In Solitude He Wanders
from the book, "Our Fascinating Earth"
In Solitude He Wanders
Most people consider the lion by far the most dangerous animal in Africa. Among professional hunters there would be much debate on this subject, because those who have had contact with creatures in the wild consider the buffalo the most dangerous among big—game animals.
If lions could express their opinions, they would probably agree. A recent well—recorded incident tells about a herd of buffalo that scooped up an attacking lioness and tossed her among them on their horns! When they finally relented and allowed the lioness to drop to the ground, she was dead.
Lions have a definite social order, with one male in a dominant position. A large portion of the pride's activities are assigned to the female, but in times of pressing need she is not alone. When a lioness senses she is about to give birth, she will isolate herself from the pride. Before retiring, however, she finds another female to assist her during her confinement. The task of her companion is to protect the mother and newborn cubs from predators and to provide them with fresh food. The Masai tribesmen refer to the assisting lioness as "Auntie."
As soon as the mother regains her strength, Auntie returns to the pride. The mother also resumes hunting with the pride but keeps her cubs hidden. As long as they have a chance for survival, she is a devoted mother. Recently a park ranger observed a lioness drag a 300—pound sable antelope almost a mile to her cubs — a tremendous feat of strength and endurance.
When the cubs are weaned, at about three months, the lioness introduces them to the adults of the pride, where they will be accepted as members of the band. If this were not done, the cubs would be killed on sight as intruders, because lions of different prides are quite hostile to each other.
The hierarchy within a pride is always evident. When one of the group makes a kill, the dominant male is the first to grab a choice portion. He is followed by the mature females and the juveniles, provided they can find an open spot, since by now the carcass is fairly overrun with feeding lions. In such a situation the cubs are left out. The mother often restrains the cubs from trying to partake in the feast, for she is well aware that defenseless, intruding cubs would be killed or mauled instantly. It is small wonder that only one cub out of ten survives to become an adult.
The new mother's mate is the ultimate of male chauvinists. He leaves all of the major necessities for living, such as hunting and killing, to the female. Indolent to a fault, he spends as much as twenty hours a day just resting. He seldom arouses himself except to eat, but when he does, the male lion gorges himself on as much as ninety pounds of meat at a single meal! But even the king has his day of reckoning.
In the social order of the king of beasts there comes a time when an up—and—coming young male lion decides it is the hour to dethrone the boss lion of the pride. He will approach the boss somewhat cautiously and then force matters into a fight. It begins with bluff as both males try to howl each other down. The sounds they emit range from low growls to nerve—shattering roars that can be heard for miles. Soon the blows begin to fall.
Each lion beleaguers the other with slaps of a force that could easily break a man's neck. Fortunately the male lion possesses a well—padded mane that, in this instance, becomes a shock absorber. During the fight neither exposes his claws, so the battle involves mainly muscle power. It is a fair and bloodless contest for superiority. If the boss lion wins, nothing will change, and the defeated challenger will skulk back to the pride. Conditions will return to normal, with neither harboring a grudge.
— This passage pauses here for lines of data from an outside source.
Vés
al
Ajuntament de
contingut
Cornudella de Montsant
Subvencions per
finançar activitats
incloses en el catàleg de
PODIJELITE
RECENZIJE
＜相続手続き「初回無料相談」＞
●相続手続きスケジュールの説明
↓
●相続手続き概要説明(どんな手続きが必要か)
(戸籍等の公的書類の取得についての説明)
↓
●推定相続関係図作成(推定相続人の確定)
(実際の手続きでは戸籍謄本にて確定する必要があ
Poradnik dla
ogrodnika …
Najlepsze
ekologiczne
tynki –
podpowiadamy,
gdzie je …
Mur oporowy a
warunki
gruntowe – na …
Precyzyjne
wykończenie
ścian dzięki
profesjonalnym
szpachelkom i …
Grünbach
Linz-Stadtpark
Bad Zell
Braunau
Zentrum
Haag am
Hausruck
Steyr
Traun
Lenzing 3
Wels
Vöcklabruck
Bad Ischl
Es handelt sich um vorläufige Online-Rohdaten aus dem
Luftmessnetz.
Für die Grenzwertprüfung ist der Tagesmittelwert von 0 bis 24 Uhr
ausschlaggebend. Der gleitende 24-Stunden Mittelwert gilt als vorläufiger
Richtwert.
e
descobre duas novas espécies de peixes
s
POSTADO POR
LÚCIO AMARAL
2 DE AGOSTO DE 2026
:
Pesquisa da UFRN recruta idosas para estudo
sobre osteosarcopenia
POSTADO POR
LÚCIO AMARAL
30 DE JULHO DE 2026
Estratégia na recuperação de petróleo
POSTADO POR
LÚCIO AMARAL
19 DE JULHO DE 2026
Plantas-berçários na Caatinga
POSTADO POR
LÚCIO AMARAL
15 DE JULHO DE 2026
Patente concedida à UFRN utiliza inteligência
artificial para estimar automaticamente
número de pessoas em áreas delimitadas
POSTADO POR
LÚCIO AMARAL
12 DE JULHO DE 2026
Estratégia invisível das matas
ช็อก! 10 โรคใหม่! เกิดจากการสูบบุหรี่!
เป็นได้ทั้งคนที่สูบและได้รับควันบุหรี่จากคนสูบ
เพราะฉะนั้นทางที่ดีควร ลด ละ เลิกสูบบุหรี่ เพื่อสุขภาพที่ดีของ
If the challenger wins, however, everything changes. Most, if not all, of the pride members will then fall under the jurisdiction of the new boss lion. The now—dethroned male is sent out "into the dessert." From here on he will roam as a solitary. Since the territories of neighboring prides of lions border one another, the fate of the former boss lion is harsh. If he tries to enter the realm of another pride, he will immediately be chased away of killed.
The solitary lion is constantly harried and forced to move on and on until he reaches a parched land that lions do not often frequent. Here he must live on rodents and lizards, for the larger game do not try to subsist in a barren environment. Worse still, he may be forced into the vicinity of human settlements, which to a lion is most unpleasant. He will now develop skills in hunting domestic animals, thereby becoming a rogue constantly threatened by humans with rifles. Exiles such as the solitary lion will, in desperation, attack man. Once he is identified as man—eater, he is hunted down in earnest. Whatever befalls an ex—lion king, his life as an exile is destitute. The most comforting aspect of the lion's banishment may be that it is relatively brief.